W środę decydujący bój o półfinał Jastrzębskiego Węgla z Treflem
20 kwietnia w Hali Widowiskowo-Sportowej w Jastrzębiu-Zdroju o godzinie 17:30 rozpocznie się ostatni mecz ćwierćfinałów play off pomiędzy Jastrzębskim Węglem i Treflem Gdańsk. Po dwóch meczach stan rywalizacji wynosi 1-1.
Pierwszy mecz ćwierćfinałowy zdecydowanie nie ułożył się po myśli jastrzębskiej drużyny. Po zaciętym pierwszym secie, a następnie drugim przepełnionym dominacją Jastrzębskiego Węgla, gdańszczanie odpowiedzieli dobrą grą w następnych trzech partiach, tym samym wygrywając pierwszy mecz rywalizacji o półfinał.

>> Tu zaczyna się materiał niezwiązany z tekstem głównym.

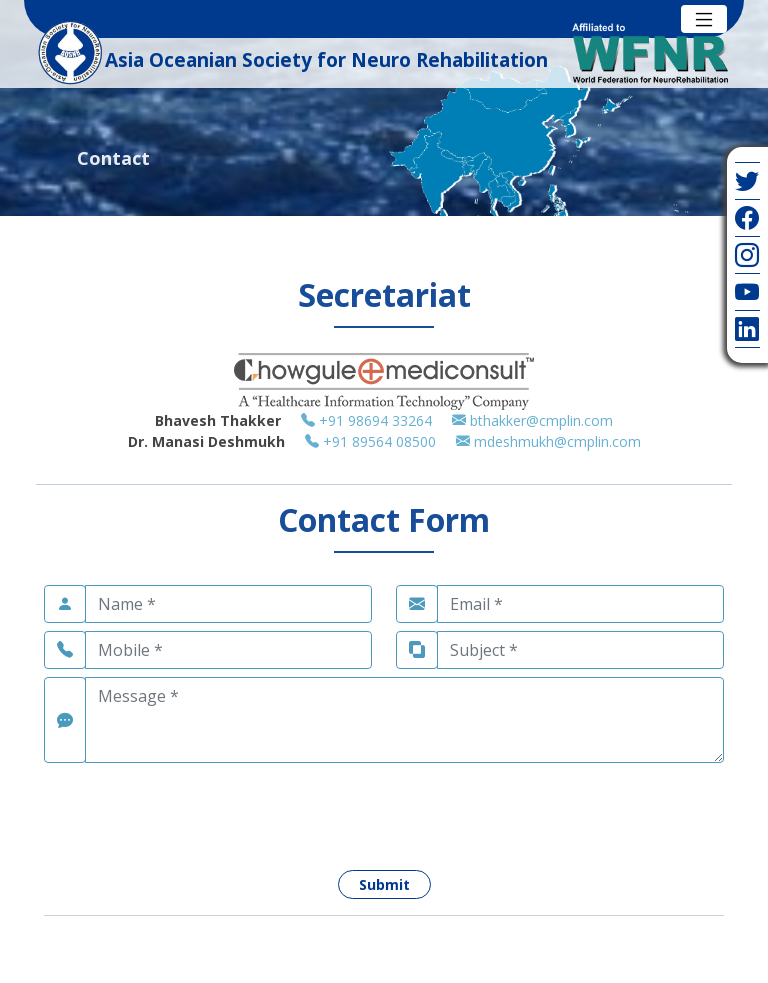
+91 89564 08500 (380, 441)
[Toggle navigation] (704, 19)
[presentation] (196, 810)
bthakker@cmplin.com (532, 420)
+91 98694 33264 (376, 420)
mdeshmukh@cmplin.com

Spotkanie rewanżowe w Gdańsku w ostatnią sobotę było więc meczem o „być” albo „nie być” drużyny JW. Jastrzębianie rozpoczęli tę walkę w pełni skupieni, korzystając w każdej okazji do zdobycia punktu. Tym razem po dwóch wyrównanych setach kończących się na ich korzyść, w trzeciej odsłonie skuteczność nie spadła, dzięki czemu odnieśli zdecydowane zwycięstwo nad Treflem Gdańsk.
– Mały kroczek do wygrania tego ćwierćfinału został zrobiony, ale to jeszcze nie koniec, bo kolejny mecz u nas w środę. Mam nadzieję, że nasza gra będzie wyglądała tak jak w sobotę i awansujemy dalej. Presja jest ogromna. Niektórzy lubią z nią grać, akurat ja lubię bardzo. Trzeba sobie z tym poradzić i wygrać – komentował po meczu w Gdańsku MVP spotkania, Rafał Szymura.
Dzięki wyrównaniu stanu rywalizacji i doprowadzeniu do trzeciego spotkania ćwierćfinałowego, zespoły wracają do Jastrzębia-Zdroju, gdzie z całą pewnością gospodarzom pomagać będzie doping własnych kibiców. Nie można jednak zapominać, że mimo takich warunków w pierwszym meczu, gdańszczanie nie zwiesili głów i byli w stanie postawić JW trudne warunki do gry.
– Wracamy do własnej hali i mam nadzieję, że kibice przyjdą jak najliczniej, zapełnią halę tak pięknie, jak to było na meczach z ZAKSĄ czy Lube. Żeby nas wesprzeć i ponieść do półfinału. Trzeba pokazać pazur i przypieczętować to wejście do półfinału – podkreśla środkowy JW, Jurij Gladyr, po czym dodaje: – Nie ma mowy, że ktoś tutaj się podda. Oni nam już pokazali, kiedy wygrywaliśmy u siebie 2:0 w setach, że nigdy się nie poddają. Trzeba mieć to na uwadze i pamiętać o tym. Tamten mecz wprowadził trochę pokory w nasze szeregi. Przepracowaliśmy ostatnie dni w pełni skoncentrowani i efektem było to sobotnie zwycięstwo.
Podczas sobotniego starcia w Ergo Arenie drużyna gości mogła liczyć na świetny doping około stuosobowej grupy swoich kibiców.
– Kibice zawsze są z nami. Od początku do końca zawsze w nas wierzą. Jesteśmy im za to wdzięczni, bo gramy dla nich i cieszymy się, że tak dużo ich zawitało do Gdańska. Liczę na jeszcze więcej u nas. Mam nadzieję, że nasza hala zapełni się w środę, tak jak na meczu z Lube i razem będziemy grać, kibicować i świętować – dodaje Szymura.
Początek środowego spotkania o wejście do półfinału PlusLigi o 17:30 Transmisję przeprowadzać będzie stacja Polsat Sport.